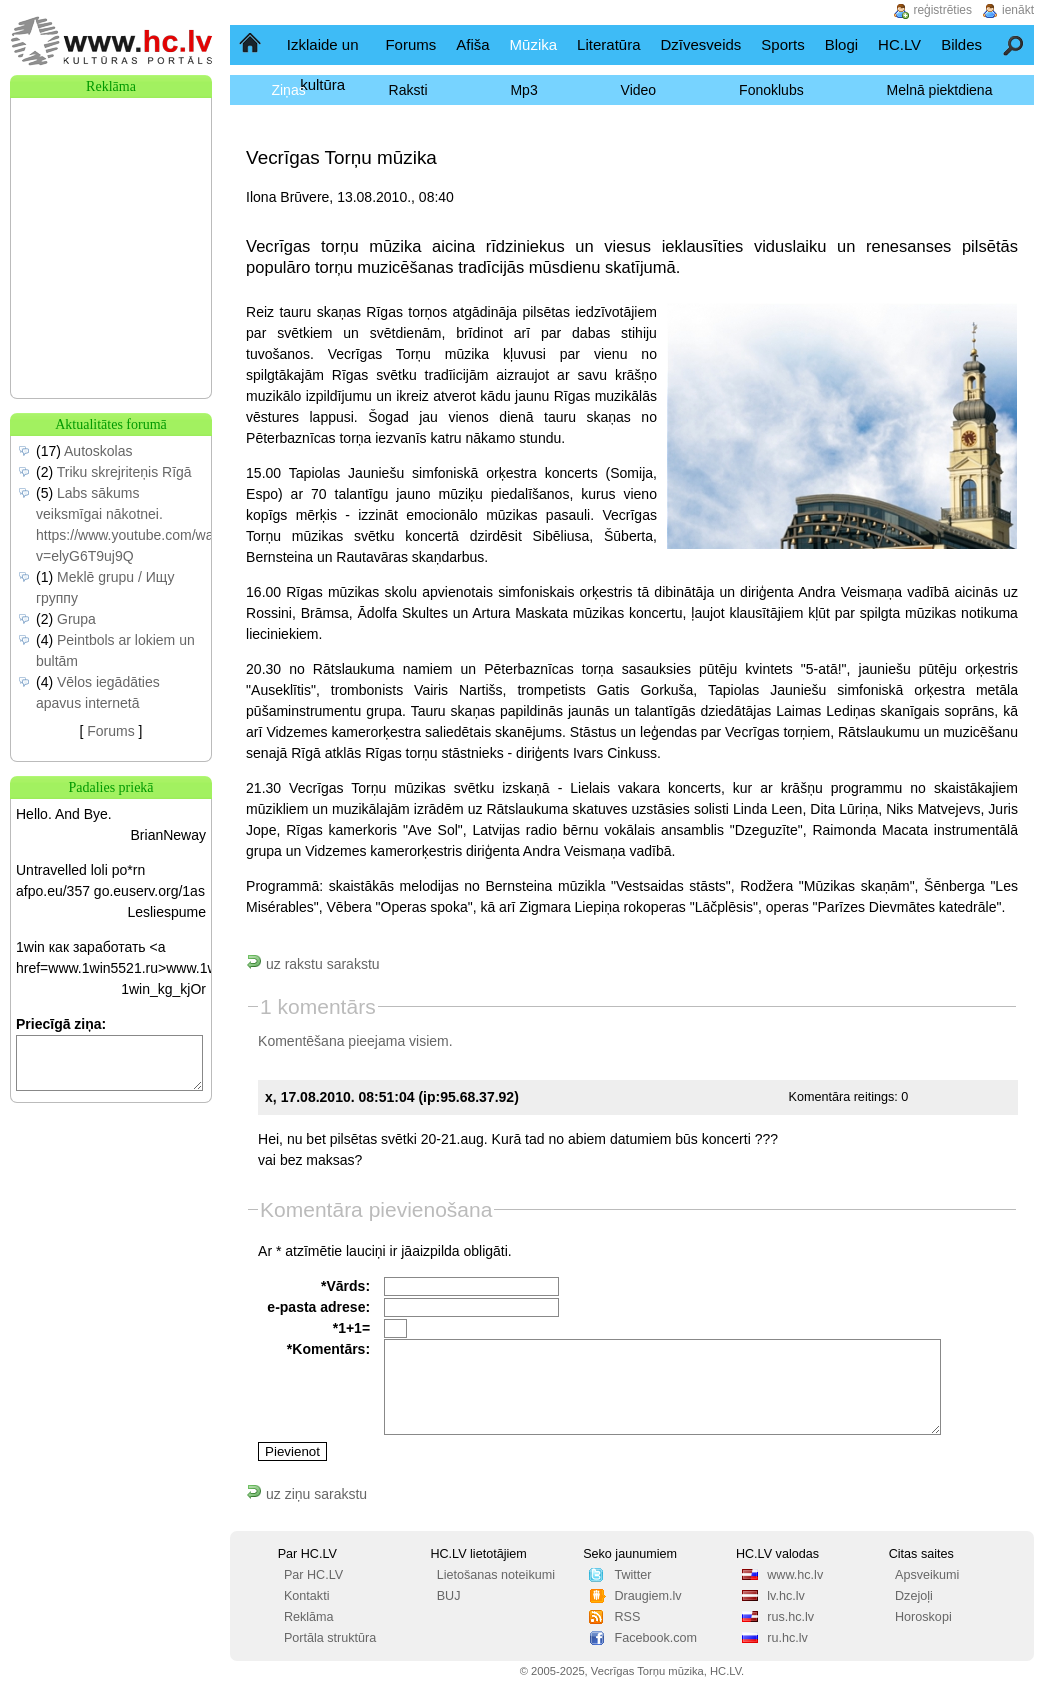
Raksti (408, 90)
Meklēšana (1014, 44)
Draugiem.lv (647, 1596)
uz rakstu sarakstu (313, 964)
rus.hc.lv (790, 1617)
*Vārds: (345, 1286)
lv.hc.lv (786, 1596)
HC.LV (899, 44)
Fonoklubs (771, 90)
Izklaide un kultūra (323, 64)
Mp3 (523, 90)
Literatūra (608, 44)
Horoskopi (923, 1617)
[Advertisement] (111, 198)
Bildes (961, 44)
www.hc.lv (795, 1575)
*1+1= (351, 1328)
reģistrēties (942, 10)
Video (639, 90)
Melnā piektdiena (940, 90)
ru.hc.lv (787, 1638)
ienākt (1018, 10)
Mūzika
------------------------------------------------------------------------
§ **EXERCISE AIM**
The records above must be repeated exactly, minus their pictures.

§ **OUTPUT FOR THIS EXERCISE**
Raksti (408, 90)
Meklēšana (1014, 44)
Draugiem.lv (647, 1596)
uz rakstu sarakstu (313, 964)
rus.hc.lv (790, 1617)
*Vārds: (345, 1286)
lv.hc.lv (786, 1596)
HC.LV (899, 44)
Fonoklubs (771, 90)
Izklaide un kultūra (323, 64)
Mp3 (523, 90)
Literatūra (608, 44)
Horoskopi (923, 1617)
[Advertisement] (111, 198)
Bildes (961, 44)
www.hc.lv (795, 1575)
*1+1= (351, 1328)
reģistrēties (942, 10)
Video (639, 90)
Melnā piektdiena (940, 90)
ru.hc.lv (787, 1638)
ienākt (1018, 10)
Mūzika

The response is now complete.